Here’s a hypothetical question: if an individual works with others in a plot to steal money and one of his or her partners in the hypothetical crime is already in jail – do you really think it will end well? According to authorities three women in Arizona thought so, as they allegedly teamed up with a current inmate to steal identities and apply for student loans in today’s Fraud of the Day from the Associated Press.

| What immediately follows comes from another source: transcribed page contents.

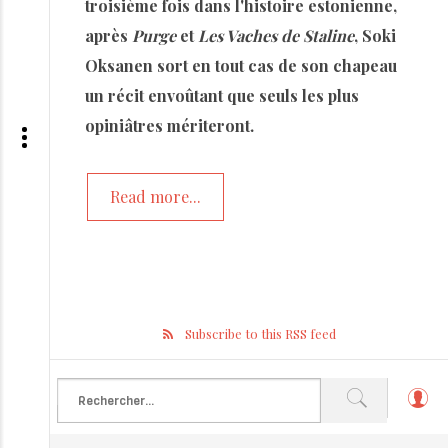
troisième fois dans l'histoire estonienne,
après
Purge
et
Les Vaches de Staline
, Soki
Oksanen sort en tout cas de son chapeau
un récit envoûtant que seuls les plus
opiniâtres mériteront.
Read more...
Subscribe to this RSS feed
L
o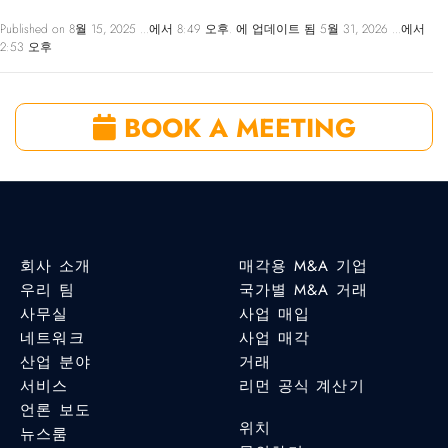
Published on 8월 15, 2025 ...에서 8:49 오후. 에 업데이트 됨 5월 31, 2026 ...에서
2:53 오후
BOOK A MEETING
회사 소개
매각용 M&A 기업
우리 팀
국가별 M&A 거래
사무실
사업 매입
네트워크
사업 매각
산업 분야
거래
서비스
리먼 공식 계산기
언론 보도
위치
뉴스룸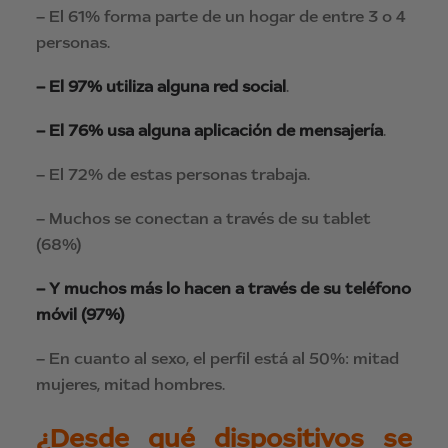
– El 61% forma parte de un hogar de entre 3 o 4
personas.
– El 97% utiliza alguna red social
.
– El 76% usa alguna aplicación de mensajería
.
– El 72% de estas personas trabaja.
– Muchos se conectan a través de su tablet
(68%)
– Y muchos más lo hacen a través de su teléfono
móvil (97%)
– En cuanto al sexo, el perfil está al 50%: mitad
mujeres, mitad hombres.
¿Desde qué dispositivos se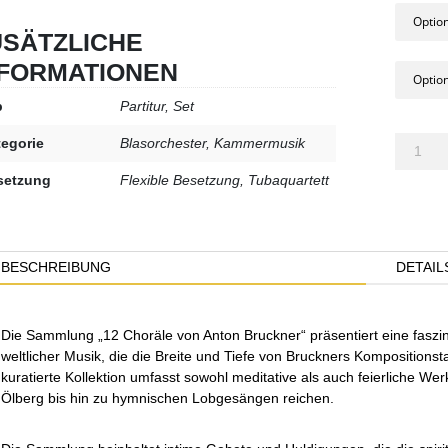
€ 25,00
USÄTZLICHE
NFORMATIONEN
bis
p
Partitur, Set
€ 97,90
12
egorie
Blasorchester, Kammermusik
Choräle
setzung
Flexible Besetzung, Tubaquartett
Menge
BESCHREIBUNG
DETAIL
Die Sammlung „12 Choräle von Anton Bruckner“ präsentiert eine faszi
weltlicher Musik, die die Breite und Tiefe von Bruckners Kompositionsta
kuratierte Kollektion umfasst sowohl meditative als auch feierliche We
Ölberg bis hin zu hymnischen Lobgesängen reichen.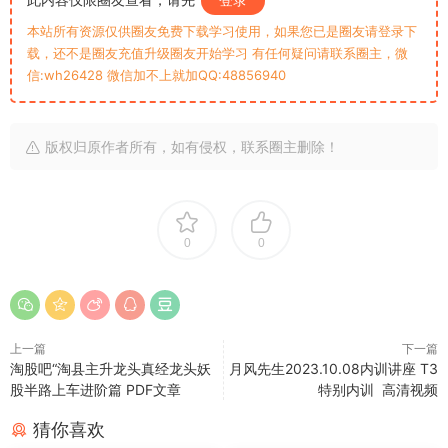
本站所有资源仅供圈友免费下载学习使用，如果您已是圈友请登录下
载，还不是圈友充值升级圈友开始学习 有任何疑问请联系圈主，微
信:wh26428 微信加不上就加QQ:48856940
版权归原作者所有，如有侵权，联系圈主删除！
0
0
上一篇
下一篇
淘股吧“淘县主升龙头真经龙头妖
月风先生2023.10.08内训讲座 T3
股半路上车进阶篇 PDF文章
特别内训 高清视频
猜你喜欢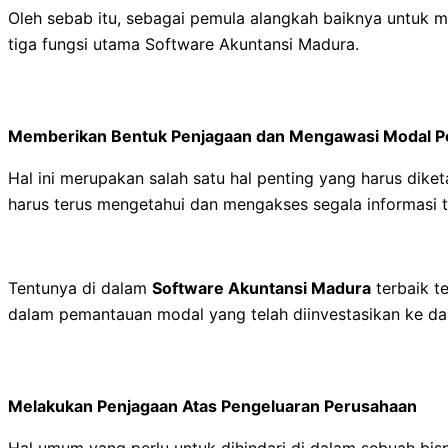
Oleh sebab itu, sebagai pemula alangkah baiknya untuk me
tiga fungsi utama Software Akuntansi Madura.
Memberikan Bentuk Penjagaan dan Mengawasi Modal P
Hal ini merupakan salah satu hal penting yang harus dike
harus terus mengetahui dan mengakses segala informasi t
Tentunya di dalam
Software Akuntansi Madura
terbaik t
dalam pemantauan modal yang telah diinvestasikan ke da
Melakukan Penjagaan Atas Pengeluaran Perusahaan
Hal umum yang perlu untuk dihindari di dalam sebuah bi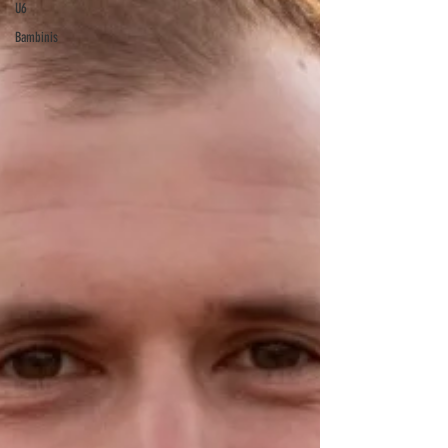
U6
Bambinis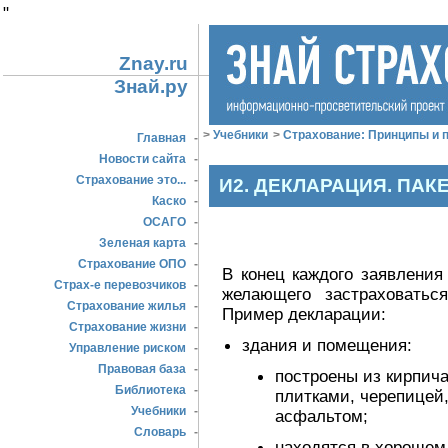
"
Znay.ru
Знай.ру
>
Учебники
>
Страхование: Принципы и п
Главная
-
Новости сайта
-
Страхование это...
-
И2. ДЕКЛАРАЦИЯ. ПА
Каско
-
ОСАГО
-
Зеленая карта
-
Страхование ОПО
-
В конец каждого заявления
Страх-е перевозчиков
-
желающего застраховатьс
Страхование жилья
-
Пример декларации:
Страхование жизни
-
здания и помещения:
Управление риском
-
Правовая база
-
построены из кирпич
Библиотека
-
плитками, черепицей
Учебники
-
асфальтом;
Словарь
-
находятся в хорошем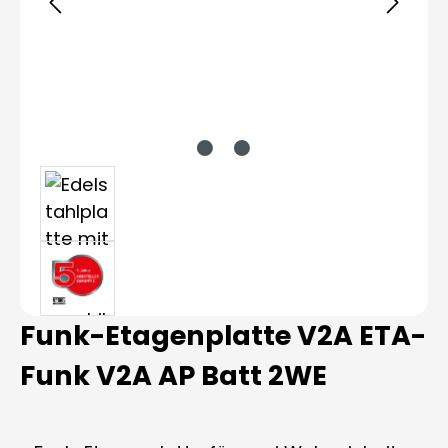
Funk-Etagenplatte V2A ETA-
Funk V2A AP Batt 2WE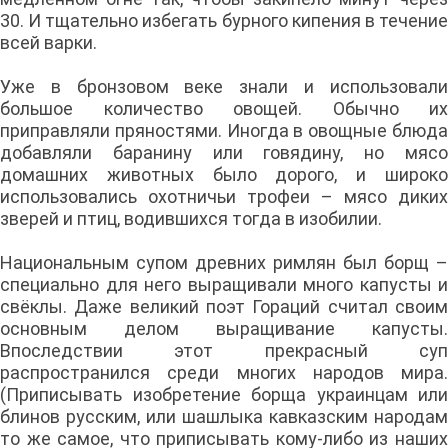
30. И тщательно избегать бурного кипения в течение
всей варки.
Уже в бронзовом веке знали и использовали
большое количество овощей. Обычно их
приправляли пряностями. Иногда в овощные блюда
добавляли баранину или говядину, но мясо
домашних животных было дорого, и широко
использовались охотничьи трофеи – мясо диких
зверей и птиц, водившихся тогда в изобилии.
Национальным супом древних римлян был борщ –
специально для него выращивали много капусты и
свёклы. Даже великий поэт Гораций считал своим
основным делом выращивание капусты.
Впоследствии этот прекрасный суп
распространился среди многих народов мира.
(Приписывать изобретение борща украинцам или
блинов русским, или шашлыка кавказским народам
то же самое, что приписывать кому-либо из наших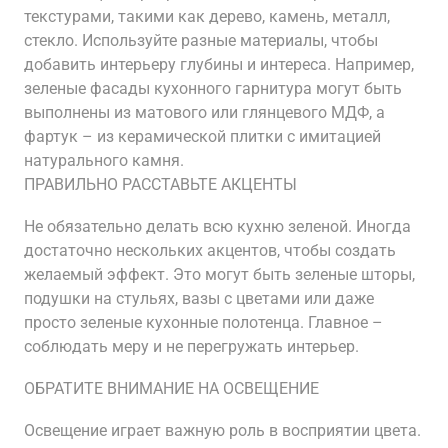
текстурами, такими как дерево, камень, металл,
стекло. Используйте разные материалы, чтобы
добавить интерьеру глубины и интереса. Например,
зеленые фасады кухонного гарнитура могут быть
выполнены из матового или глянцевого МДФ, а
фартук – из керамической плитки с имитацией
натурального камня.
ПРАВИЛЬНО РАССТАВЬТЕ АКЦЕНТЫ
Не обязательно делать всю кухню зеленой. Иногда
достаточно нескольких акцентов, чтобы создать
желаемый эффект. Это могут быть зеленые шторы,
подушки на стульях, вазы с цветами или даже
просто зеленые кухонные полотенца. Главное –
соблюдать меру и не перегружать интерьер.
ОБРАТИТЕ ВНИМАНИЕ НА ОСВЕЩЕНИЕ
Освещение играет важную роль в восприятии цвета.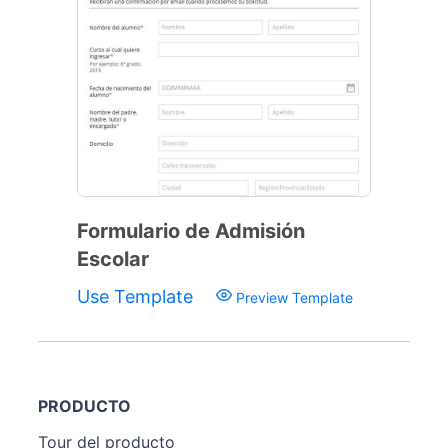
Formulario de Admisión
Escolar
Use Template
Preview Template
PRODUCTO
Tour del producto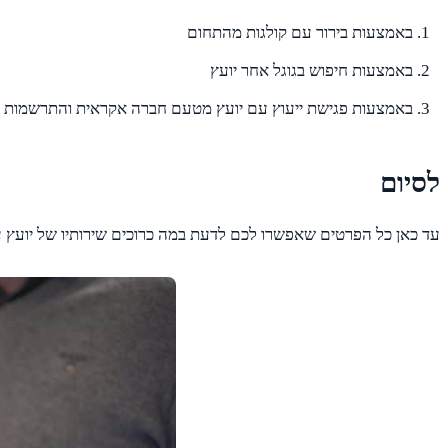
באמצעות בירור עם קולגות מהתחום
באמצעות חיפוש בגוגל אחר יועץ
באמצעות פגישת ייעוץ עם יועץ מטעם חברה אקראית והתרשמות מה
לסיום
עד כאן כל הפרטים שאפשרו לכם לדעת במה כרוכים שירותיו של יועץ 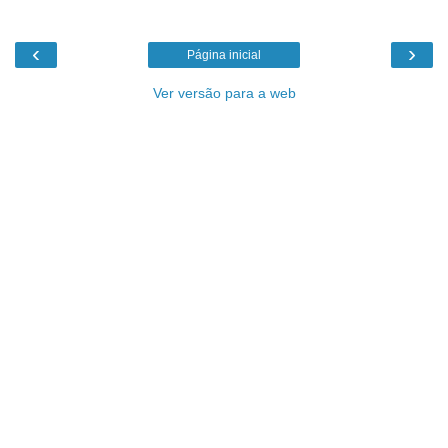
‹
›
Página inicial
Ver versão para a web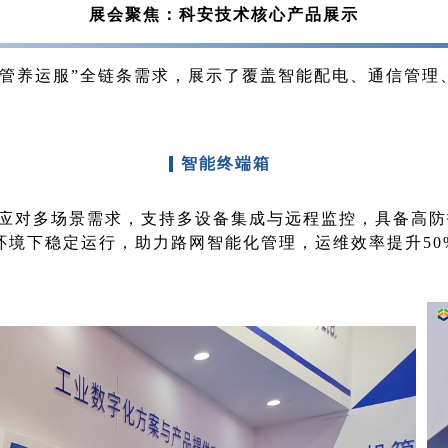
展会聚焦：科安技术核心产品展示
建管养运服”全链条需求，展示了覆盖智能配电、通信管理
智能终端箱
对多场景需求，支持多设备集成与远程监控，具备高防护等级
环境下稳定运行，助力路网智能化管理，运维效率提升50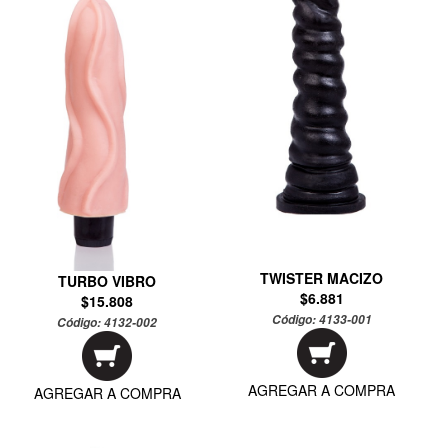
TWISTER MACIZO
TURBO VIBRO
$6.881
$15.808
Código:
4133-001
Código:
4132-002
AGREGAR A COMPRA
AGREGAR A COMPRA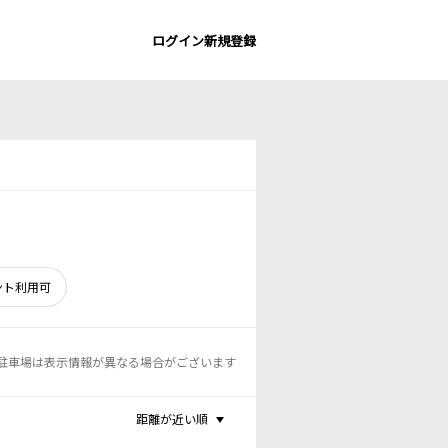
ログイン
新規登録
ント利用可
駐車場は表示情報が異なる場合がございます
距離が近い順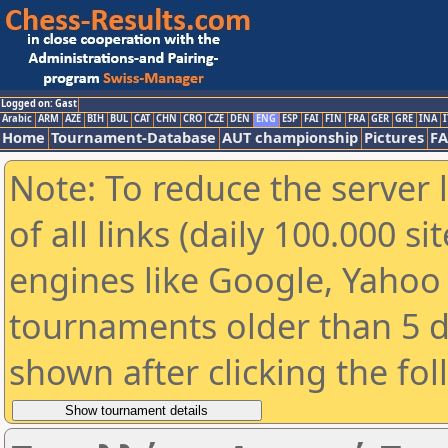
Logged on: Gast
Arabic
ARM
AZE
BIH
BUL
CAT
CHN
CRO
CZE
DEN
ENG
ESP
FAI
FIN
FRA
GER
GRE
INA
I
Home
Tournament-Database
AUT championship
Pictures
F
Note: To reduce the server 
of all links (daily 100.000 s
engines like Google, Yahoo a
tournaments older than 5 d
shown after clicking the fo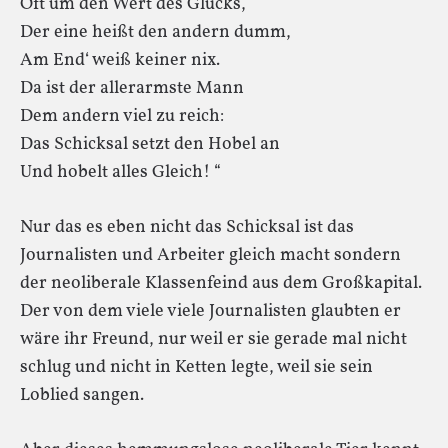
Oft um den Wert des Glücks,
Der eine heißt den andern dumm,
Am End‘ weiß keiner nix.
Da ist der allerarmste Mann
Dem andern viel zu reich:
Das Schicksal setzt den Hobel an
Und hobelt alles Gleich! “
Nur das es eben nicht das Schicksal ist das
Journalisten und Arbeiter gleich macht sondern
der neoliberale Klassenfeind aus dem Großkapital.
Der von dem viele viele Journalisten glaubten er
wäre ihr Freund, nur weil er sie gerade mal nicht
schlug und nicht in Ketten legte, weil sie sein
Loblied sangen.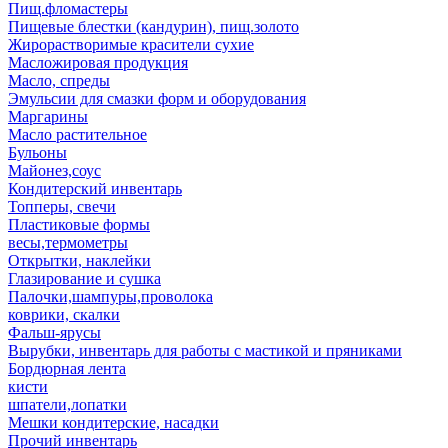
Пищ.фломастеры
Пищевые блестки (кандурин), пищ.золото
Жирорастворимые красители сухие
Масложировая продукция
Масло, спреды
Эмульсии для смазки форм и оборудования
Маргарины
Масло растительное
Бульоны
Майонез,соус
Кондитерский инвентарь
Топперы, свечи
Пластиковые формы
весы,термометры
Открытки, наклейки
Глазирование и сушка
Палочки,шампуры,проволока
коврики, скалки
Фальш-ярусы
Вырубки, инвентарь для работы с мастикой и пряниками
Бордюрная лента
кисти
шпатели,лопатки
Мешки кондитерские, насадки
Прочий инвентарь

The article reports that three women from Glendale, Arizona and one inmate at an Arizona prison allegedly decided to join together and commit little student loan and identity fraud. Federal prosecutors say the women used names of inmates to apply for fraudulent federal student financial aid. (I wonder if the current inmate used names of people she didn’t like.) Authorities say the ringleader of the group then intended to apply for online courses at a local college. According to the indictment, the group of women received approval for $150,000 in loans and grants. Of that total, $71,000 was sent to either the women or the school. (Nearly a 50% take – that’s not bad.)
The three Glendale women were arrested on May 2, 2012. Two of the defendants were charged with several counts of conspiracy, identity theft, theft of public funds and wire fraud. No further information has been released at this time. Of course, all defendants are innocent until proven guilty.
If true, this case illustrates how easy it is to use a fake name to apply for a federal loan. It all boils down to using a fake identity. And, I’m guessing that this approach isn’t limited to student loans – it probably works with other government loans or benefits. What’s clear is that agencies providing these loans or benefits are vulnerable to fraud unless they authenticate and verify the identities of their program beneficiaries. So, the question for the day is: what safeguards does your agency have in place to prevent identity-based fraud?